Sie stützt sich auf ihre Krücken und geht durch die Halle, und mich macht es fertig, dass sie das einfach so sagt, als würde es nichts bedeuten. Denn das tut es. Es bedeutet alles.
Was mache ich hier eigentlich? Habe ich wirklich gedacht, ich bringe Abbi nach Hause, sag ihr die Wahrheit, gucke zu, wie sie zusammenbricht, und dann fahre ich in unsere kleine Wohnung zurück und mache mit meiner Schwester weiter? Oder wollte ich es doch noch vor mir herschieben? Einfach mit Abbi hoch in ihr Zimmer gehen, um sie auf ihrem Riesenbett unter den gezeichneten Palmen zu lieben, als gäb’s kein Morgen?

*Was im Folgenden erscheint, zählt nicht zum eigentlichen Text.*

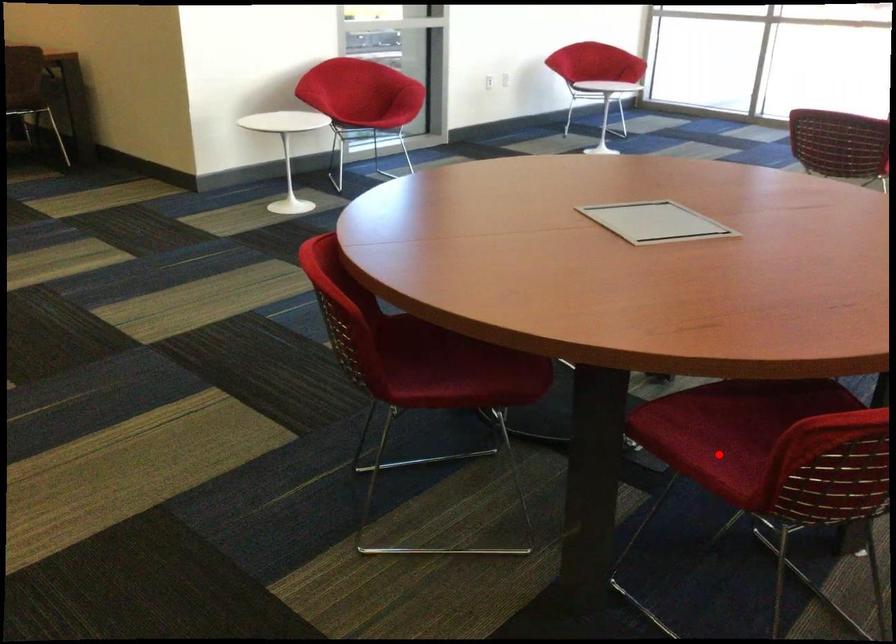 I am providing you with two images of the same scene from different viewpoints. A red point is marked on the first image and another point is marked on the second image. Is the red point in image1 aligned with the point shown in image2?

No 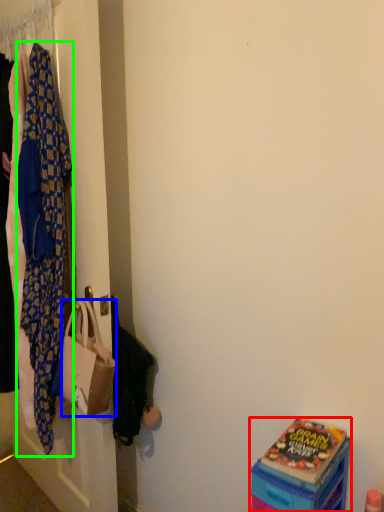 Question: Based on their relative distances, which object is nearer to box (highlighted by a red box)? Choose from handbag (highlighted by a blue box) and blanket (highlighted by a green box).

Choices:
 (A) handbag
 (B) blanket

Answer: (A) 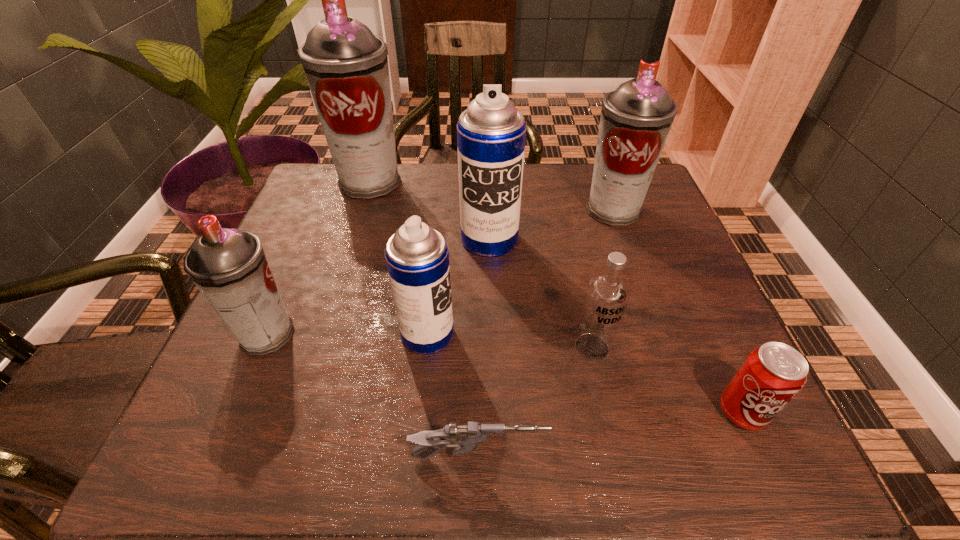 Locate an element on the screen. free space located on the front label of the vodka is located at coordinates (606, 411).

This screenshot has width=960, height=540. What are the coordinates of `blank area located 0.300m on the back of the seventh tallest object` in the screenshot? It's located at (677, 268).

The height and width of the screenshot is (540, 960). I want to click on vacant space located 0.350m at the barrel of the gun, so click(777, 458).

The width and height of the screenshot is (960, 540). What are the coordinates of `soda present at the near edge` in the screenshot? It's located at (771, 376).

This screenshot has width=960, height=540. Find the location of `gun that is at the near edge`. gun that is at the near edge is located at coordinates (466, 438).

This screenshot has width=960, height=540. Identify the location of aerosol can situated at the right edge. (636, 118).

The image size is (960, 540). In order to click on soda present at the right edge in this screenshot , I will do `click(771, 376)`.

Image resolution: width=960 pixels, height=540 pixels. Identify the location of object positioned at the far left corner. (346, 66).

I want to click on object situated at the far right corner, so click(636, 118).

Locate an element on the screen. This screenshot has height=540, width=960. object located at the near right corner is located at coordinates (771, 376). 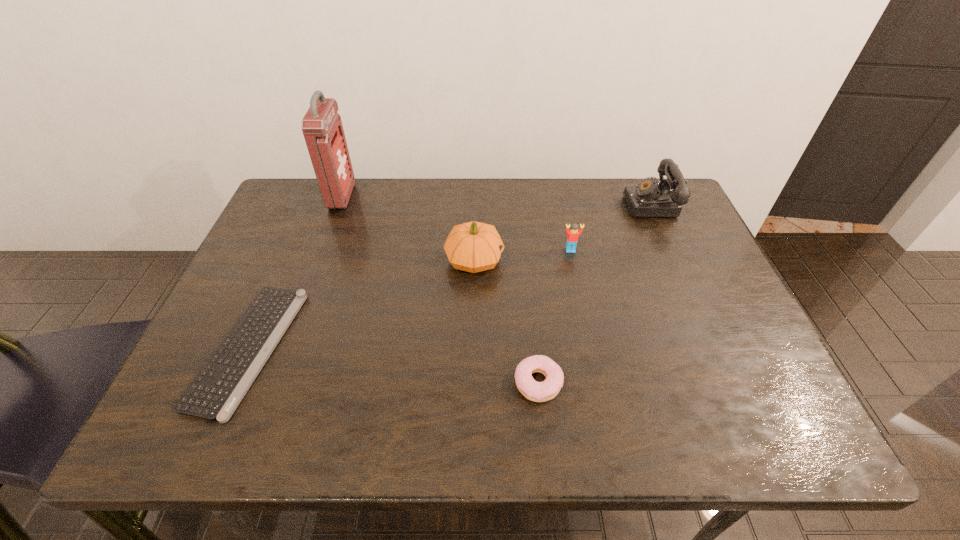 The width and height of the screenshot is (960, 540). I want to click on free point between the second shortest object and the rightmost object, so click(595, 293).

Identify the location of free space between the doughnut and the gourd. This screenshot has width=960, height=540. (506, 321).

I want to click on object identified as the second closest to the third object from right to left, so click(x=572, y=238).

Where is `object that is the fifth nearest to the computer keyboard`? The image size is (960, 540). object that is the fifth nearest to the computer keyboard is located at coordinates (649, 198).

At what (x,y) coordinates should I click in order to perform the action: click on vacant space that satisfies the following two spatial constraints: 1. on the back side of the doughnut; 2. on the side of the third object from left to right with the carved face. Please return your answer as a coordinate pair (x, y). Looking at the image, I should click on (525, 260).

Locate an element on the screen. The height and width of the screenshot is (540, 960). vacant space that satisfies the following two spatial constraints: 1. on the dial of the telephone; 2. on the face of the Lego is located at coordinates (674, 250).

Where is `vacant region that satisfies the following two spatial constraints: 1. on the side of the fourth object from right to left with the carved face; 2. on the left side of the doughnut`? The image size is (960, 540). vacant region that satisfies the following two spatial constraints: 1. on the side of the fourth object from right to left with the carved face; 2. on the left side of the doughnut is located at coordinates (472, 383).

Locate an element on the screen. This screenshot has width=960, height=540. vacant space that satisfies the following two spatial constraints: 1. on the side of the gourd with the carved face; 2. on the left side of the fifth tallest object is located at coordinates [472, 383]. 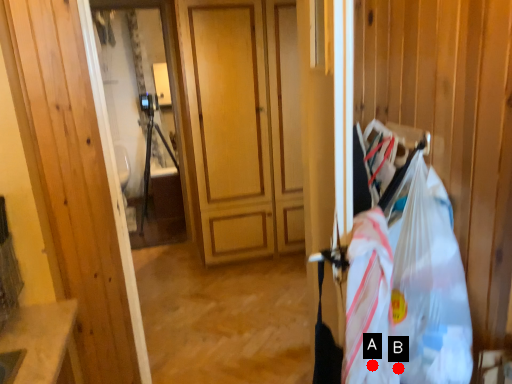 Question: Two points are circled on the image, labeled by A and B beside each circle. Which point is further to the camera?

Choices:
 (A) A is further
 (B) B is further

Answer: (A) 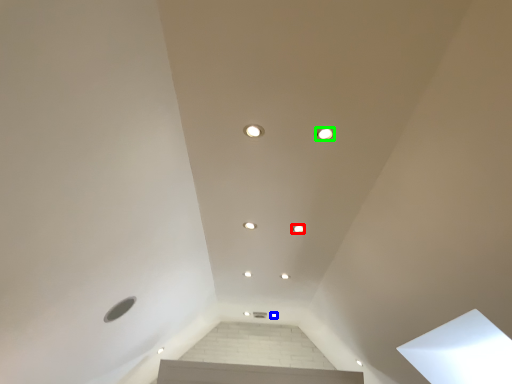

Dieser Job, die ganzen Lügen, ihr Dad – das ist alles ein Albtraum. Aber diese Zeit allein mit Abbi ist das genaue Gegenteil. Abbi ist ein Traum, der nie wahr werden wird. Und ich bringe es einfach nicht fertig, das jetzt schon aufzugeben. Doch was ist mit Mom? Auch sie hatte vielleicht irgendwann mal solche Träume, nur weiß ich nichts darüber. Weil sie nie darüber gesprochen hat. Sie hat immer nur an uns gedacht, und als wir beide, Jane und ich, so weit erwachsen waren, dass sie sich um uns nicht mehr sorgen musste, und sie endlich die letzte Rate von diesem verfluchten Kredit abbezahlt hatte, da war sie plötzlich tot. Sie hätte jetzt endlich leben können, und damit komme ich nicht klar.
Ich kann diesen Moment mit Abbi nicht genießen, weil er nur eine Illusion ist. Das ist nicht das reale Leben. Das reale Leben der Familie Rivers waren Rechnungen, ein leerer Kühlschrank und ein heulendes, krankes Kleinkind, das nicht das verfickte Spielzeug bekommt, das es haben will, und stattdessen mit ein paar Papiertieren bei Laune gehalten wird. Das reale Leben ist eine Ohrfeige, die man bekommt, weil man es verdient hat. Das reale Leben ist ein geplatztes Trommelfell und geplatzte Träume. Es sind Schmerzen und Taubheit. Und Verantwortung. Für die eigenen Kinder oder die kleine Schwester.